After a few falls, when I realized that she needed 24/7 care,I struggled with the idea of putting her in a long term care facility.
Dreading the thought, I began to realized that providing 24/7 care in her apartment was not going to be sustainable.
My mom was admitted to the nursing home Jan 28, 2011 for long term care placement.
At first, she seemed to be adjusting well.
Between, myself, wife and brother, she is visited at least once a day.
Being at the nursing home, she seem to have way more lucid moments than she did at her apartment.
Perhaps this was due to the interaction with people or a change in her diabetes medication.
She is now on insulin. Before, her doctor had her on four different meds for diabetes.
My mom generally appears healthier, though she complains about feeling as if the wheel chair is rocking.
A CTR appointment is in progress. Lately, she has been saying she hates it at the home.
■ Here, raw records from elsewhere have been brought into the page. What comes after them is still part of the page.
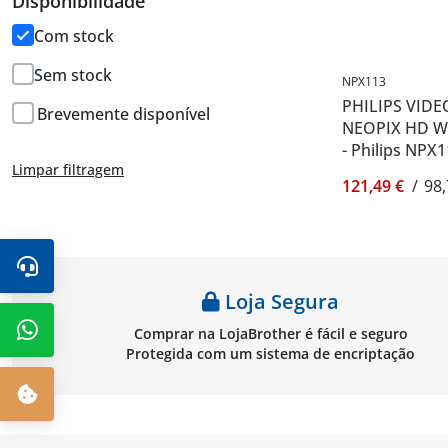
Disponibilidade
Com stock
Sem stock
NPX113
PHILIPS VID
Brevemente disponível
NEOPIX HD W
- Philips NPX
Limpar filtragem
121,49 €
/
98,
Loja Segura
Comprar na LojaBrother é fácil e seguro
Protegida com um sistema de encriptação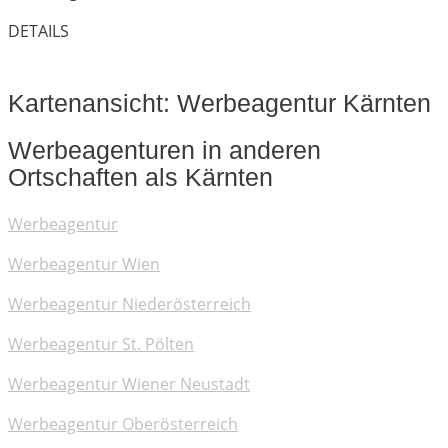
DETAILS
Kartenansicht: Werbeagentur Kärnten
Werbeagenturen in anderen
Ortschaften als Kärnten
Werbeagentur
Werbeagentur Wien
Werbeagentur Niederösterreich
Werbeagentur St. Pölten
Werbeagentur Wiener Neustadt
Werbeagentur Oberösterreich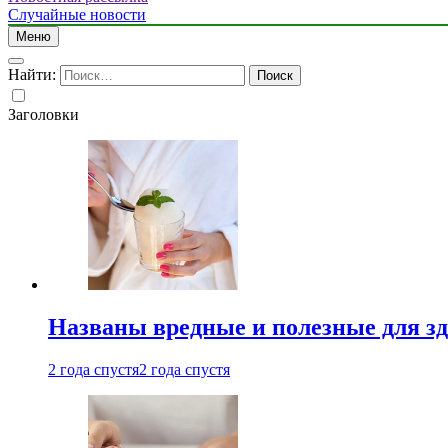
Случайные новости
Меню
Найти:
Заголовки
Названы вредные и полезные для з
2 года спустя
2 года спустя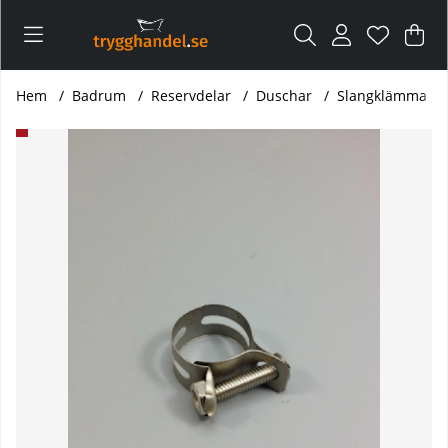
Var
Ant
.
Hem
Badrum
Reservdelar
Duschar
Slangklämma
Produktbilder Slangklämma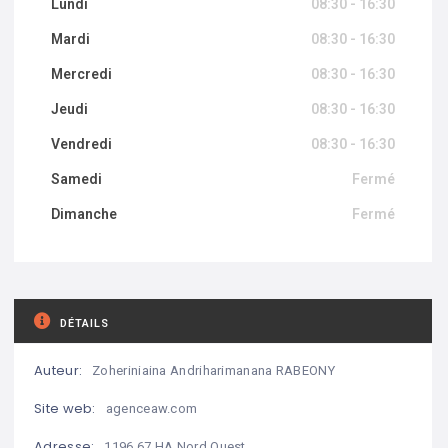
Lundi
08:30 - 16:30
Mardi
08:30 - 16:30
Mercredi
08:30 - 16:30
Jeudi
08:30 - 16:30
Vendredi
08:30 - 16:30
Samedi
Fermé
Dimanche
Fermé
DÉTAILS
Auteur:
Zoheriniaina Andriharimanana RABEONY
Site web:
agenceaw.com
Adresse:
1196 67 HA Nord Ouest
She feels that she is not treated well. She feels as if she has to wait long to be tended to (she was used to one on one help at home 24/7). She is very unhappy with long term care placement.
The last couple weeks she has broken down in tears begging to please take her home.
I have been a basket case recently, crying at the nursing home, in public, and at work. My wife is getting upset because she cannot handle seeing me like this. I only talk about how sad I am for my mom, repeatedly saying to my wife, that this is exactly why I did not want long term care placement for mom… I feel miserable, angry and very sad. Help please!
First let me tell you that you are not alone. As a family caregiver, we feel a tremendous amount of responsibility for the happiness of the person we are providing care.
So, it is not unusual that our “caring” can actually get in the way of making the right decisions.
Let me explain. You and your wife have done everything you could to provide the best possible care at home for your mother.
In your message to me, you tell me that you came to realize that is was not going to be sustainable over the long term.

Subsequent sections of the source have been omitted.